Le patient entretenait une relation fusionnelle avec sa sœur de trois ans sa cadette. Il était son héros et son protecteur. Elle a droit à 46 109 $.
Le patient formait une première union avec sa conjointe. Bien que leur relation soit récente, ils étaient inséparables et partageaient des projets de vie communs. La conjointe a été témoin des derniers instants du patient, notamment dans l’ambulance, où elle a pu observer son agonie, sa panique et sa cyanose. Pour les souffrances subies à la suite du décès brutal de celui-ci et les effets psychologiques durables (troubles du sommeil, cauchemars, détachement émotif et difficulté à reprendre une vie sociale normale), elle a droit à 25 000 $.
Les grands-parents maternels avaient une relation étroite avec le patient. Ils avaient des contacts fréquents, entretenaient des échanges affectueux et avaient une implication active dans sa vie. Pour les douleurs et souffrances liées à la perte de leur petit-fils et de leur attente légitime de partager les étapes futures de sa vie, une indemnité de 20 000 $ est accordée à chacun d'eux.

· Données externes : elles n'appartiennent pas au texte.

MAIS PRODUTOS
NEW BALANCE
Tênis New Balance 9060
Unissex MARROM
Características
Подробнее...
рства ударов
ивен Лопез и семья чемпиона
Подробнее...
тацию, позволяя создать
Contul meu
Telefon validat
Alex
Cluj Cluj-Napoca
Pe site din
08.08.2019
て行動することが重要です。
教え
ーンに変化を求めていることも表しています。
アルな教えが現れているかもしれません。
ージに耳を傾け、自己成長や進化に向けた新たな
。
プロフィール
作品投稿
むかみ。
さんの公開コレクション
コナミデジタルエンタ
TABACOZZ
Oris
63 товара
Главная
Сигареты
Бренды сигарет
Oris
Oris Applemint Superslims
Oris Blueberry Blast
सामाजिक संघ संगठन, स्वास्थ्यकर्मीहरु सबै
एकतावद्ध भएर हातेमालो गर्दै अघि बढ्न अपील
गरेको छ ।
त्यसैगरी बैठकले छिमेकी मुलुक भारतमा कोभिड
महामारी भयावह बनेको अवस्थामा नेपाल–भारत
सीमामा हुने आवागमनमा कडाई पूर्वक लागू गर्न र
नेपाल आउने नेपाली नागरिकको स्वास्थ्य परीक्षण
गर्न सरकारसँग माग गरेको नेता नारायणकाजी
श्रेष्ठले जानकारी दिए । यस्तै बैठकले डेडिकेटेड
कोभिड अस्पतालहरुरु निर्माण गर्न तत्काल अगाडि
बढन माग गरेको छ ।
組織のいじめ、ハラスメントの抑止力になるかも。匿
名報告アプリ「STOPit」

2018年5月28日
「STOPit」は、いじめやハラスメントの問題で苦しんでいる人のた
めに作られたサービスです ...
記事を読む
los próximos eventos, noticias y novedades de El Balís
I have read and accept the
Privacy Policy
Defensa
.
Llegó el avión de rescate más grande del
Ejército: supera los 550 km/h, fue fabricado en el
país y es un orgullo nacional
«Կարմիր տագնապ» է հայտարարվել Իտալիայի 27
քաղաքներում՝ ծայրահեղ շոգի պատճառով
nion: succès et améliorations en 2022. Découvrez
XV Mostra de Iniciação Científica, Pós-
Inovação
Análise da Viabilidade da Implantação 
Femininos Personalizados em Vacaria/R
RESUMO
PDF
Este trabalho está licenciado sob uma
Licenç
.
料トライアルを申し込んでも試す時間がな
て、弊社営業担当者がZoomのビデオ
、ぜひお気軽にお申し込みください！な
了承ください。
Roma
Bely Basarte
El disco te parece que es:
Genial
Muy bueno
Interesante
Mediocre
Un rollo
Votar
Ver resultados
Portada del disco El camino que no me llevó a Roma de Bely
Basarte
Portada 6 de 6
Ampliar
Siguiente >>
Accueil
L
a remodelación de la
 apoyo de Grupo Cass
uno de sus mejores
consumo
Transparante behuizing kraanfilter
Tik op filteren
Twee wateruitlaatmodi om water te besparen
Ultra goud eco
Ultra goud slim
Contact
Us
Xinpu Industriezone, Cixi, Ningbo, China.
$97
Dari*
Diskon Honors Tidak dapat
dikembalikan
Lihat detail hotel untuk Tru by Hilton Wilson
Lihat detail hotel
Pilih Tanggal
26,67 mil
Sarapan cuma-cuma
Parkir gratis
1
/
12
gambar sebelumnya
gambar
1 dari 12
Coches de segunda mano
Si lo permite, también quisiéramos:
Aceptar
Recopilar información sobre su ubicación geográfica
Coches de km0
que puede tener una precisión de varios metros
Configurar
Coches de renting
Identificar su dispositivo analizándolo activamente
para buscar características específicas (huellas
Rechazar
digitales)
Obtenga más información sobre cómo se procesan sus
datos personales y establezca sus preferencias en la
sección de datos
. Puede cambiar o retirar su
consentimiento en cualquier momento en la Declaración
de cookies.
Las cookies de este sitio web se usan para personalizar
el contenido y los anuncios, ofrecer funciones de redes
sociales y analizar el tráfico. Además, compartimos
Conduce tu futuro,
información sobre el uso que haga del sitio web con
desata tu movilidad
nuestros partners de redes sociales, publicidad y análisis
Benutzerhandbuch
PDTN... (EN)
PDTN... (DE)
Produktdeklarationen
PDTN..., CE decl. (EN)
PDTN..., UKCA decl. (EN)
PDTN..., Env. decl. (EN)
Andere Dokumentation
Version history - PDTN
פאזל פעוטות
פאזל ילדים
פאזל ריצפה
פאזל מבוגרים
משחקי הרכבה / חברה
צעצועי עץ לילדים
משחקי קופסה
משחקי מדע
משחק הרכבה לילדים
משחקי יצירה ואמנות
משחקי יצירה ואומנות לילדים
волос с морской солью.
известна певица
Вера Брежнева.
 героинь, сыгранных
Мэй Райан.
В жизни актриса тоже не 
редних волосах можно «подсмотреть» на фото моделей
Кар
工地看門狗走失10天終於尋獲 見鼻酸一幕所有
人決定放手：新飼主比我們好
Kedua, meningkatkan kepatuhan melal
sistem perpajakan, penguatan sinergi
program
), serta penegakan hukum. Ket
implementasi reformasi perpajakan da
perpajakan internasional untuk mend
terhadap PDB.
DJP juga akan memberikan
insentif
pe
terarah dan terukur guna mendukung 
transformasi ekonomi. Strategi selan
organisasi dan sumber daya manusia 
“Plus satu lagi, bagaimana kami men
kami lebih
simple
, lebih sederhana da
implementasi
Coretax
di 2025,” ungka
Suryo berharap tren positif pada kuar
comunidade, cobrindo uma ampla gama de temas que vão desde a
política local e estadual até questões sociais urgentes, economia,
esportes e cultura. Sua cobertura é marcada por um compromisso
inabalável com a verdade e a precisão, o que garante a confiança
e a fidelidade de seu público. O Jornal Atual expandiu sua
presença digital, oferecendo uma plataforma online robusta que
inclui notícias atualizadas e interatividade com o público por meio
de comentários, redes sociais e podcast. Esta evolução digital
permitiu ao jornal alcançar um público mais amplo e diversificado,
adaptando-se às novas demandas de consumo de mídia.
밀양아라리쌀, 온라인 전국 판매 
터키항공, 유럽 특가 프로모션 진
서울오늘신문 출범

Enfin, rien ne permet de retenir la prétention des demandeurs voulant que les ambulanciers aient agi sur la foi de préjugés, négligeant la gravité de la situation en raison de l'appartenance visible du patient à une communauté autochtone. Cette prétention n'est fondée que sur des observations générales sur les discriminations systémiques vécues par les autochtones dans les services publics, notamment médicaux. Suivant la preuve spécifique au dossier, bien que des fautes graves aient été commises, aucun élément probant ne permet d’établir un lien entre ces manquements et l’apparence autochtone du patient. L’allégation de discrimination fondée sur l’origine autochtone est rejetée.